====== Data records

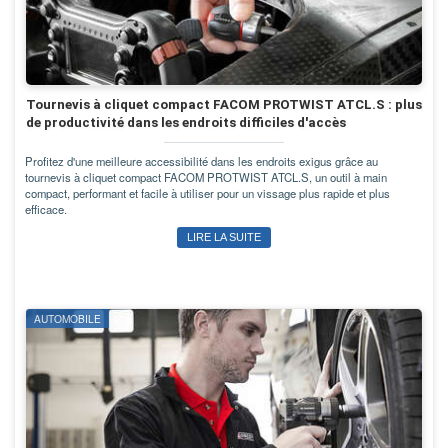
Tournevis à cliquet compact FACOM PROTWIST ATCL.S : plus
de productivité dans les endroits difficiles d'accès
Profitez d'une meilleure accessibilité dans les endroits exigus grâce au
tournevis à cliquet compact FACOM PROTWIST ATCL.S, un outil à main
compact, performant et facile à utiliser pour un vissage plus rapide et plus
efficace.
LIRE LA SUITE
AUTOMOBILE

============

» Task instructions: Whenever "endroits" occurs in a line above, copy that line.

» Written response:
de productivité dans les endroits difficiles d'accès
Profitez d'une meilleure accessibilité dans les endroits exigus grâce au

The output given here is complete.